Older voters also turned out, boosting their clout in a year in which turnout was down. Two years ago, 16% of the electorate was 65 and older. This year, the age group made up about 25% of voters.
You might argue that Democrats could have done a better job appealing to young evangelicals, who are indeed much more likely than their parents or grandparents to vote for Obama. But given that the president was drawing crowds of 30,000-50,000 on college campuses throughout the fall, I’d say a safer argument is that Dems should have been using Obama’s personal charisma to appeal to the youth vote overall. Given the swing in the senior vote, it still might not have done the trick, but perhaps it would have mitigated some of the losses.

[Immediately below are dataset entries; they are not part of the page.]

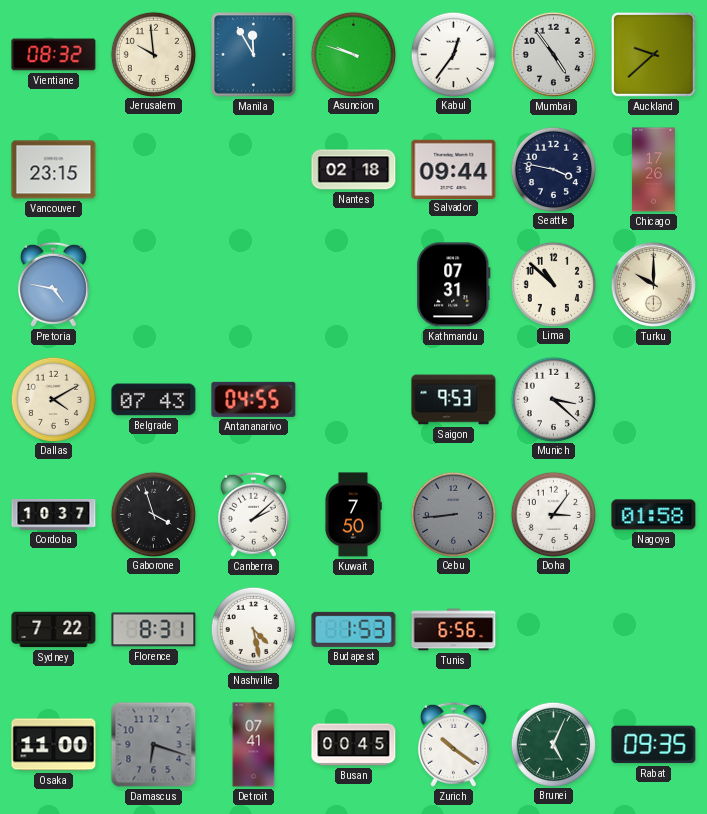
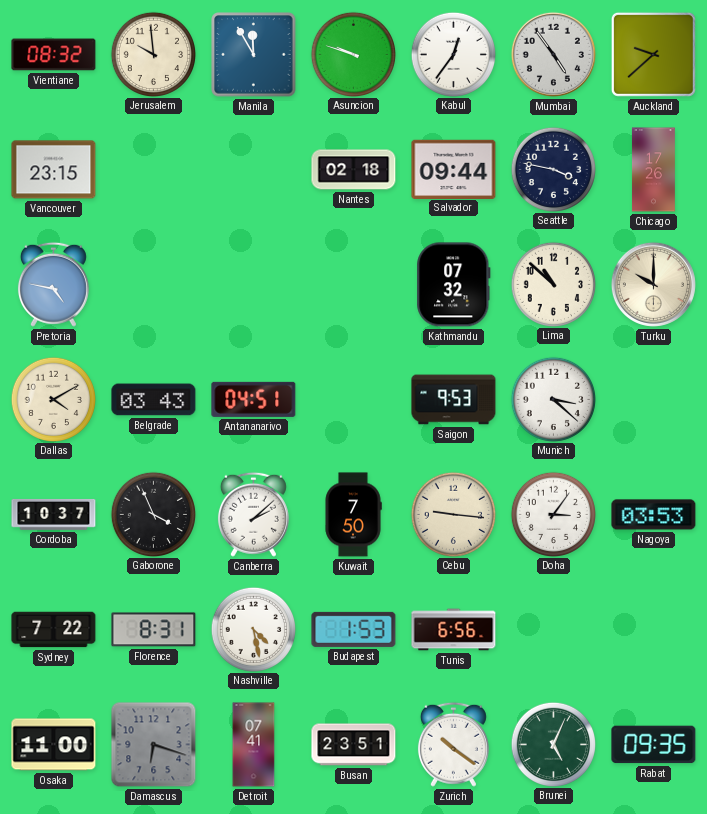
Kathmandu: 07:31 -> 07:32
Belgrade: 07:43 -> 03:43
Antananarivo: 04:55 -> 04:51
Gaborone: 3:57 -> 3:56
Cebu: 8:44 -> 9:16
Cebu dial: grey -> cream
Nagoya: 01:58 -> 03:53
Busan: 00:45 -> 23:51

Two: the rural vote. This graphic (courtesy the Daily Yonder) sums it up pretty well:
Again, could Democrats have held some of those seats with appeals to white religious voters? Perhaps. But the more likely explanation is that these are conservative districts that would have been tough to hold in a friendly cycle, let alone one as surly as this one was.
Living as I do in one of those rural districts (my county was a prime mover in Russ Feingold’s downfall), I can tell you that nobody gave a crap about “values.” It was jobs, jobs, jobs.
If you stop to think about it geographically, the two kinds of areas that are chronically misrepresented are rural areas and poor inner cities. The money goes to suburbs and wealthier urban areas. The difference is that the folks in the inner cities know that Republicans are never going to serve their interests. The rural folks can and do swing between parties, based on who they think will give them a better deal.
And that, little children, is what it comes down to: if Democrats want to do better in election cycles, they should skip the Bible thumping and stick to offering voters a better deal than the other guys. Come to think it, it’s been tried before. How did that work out?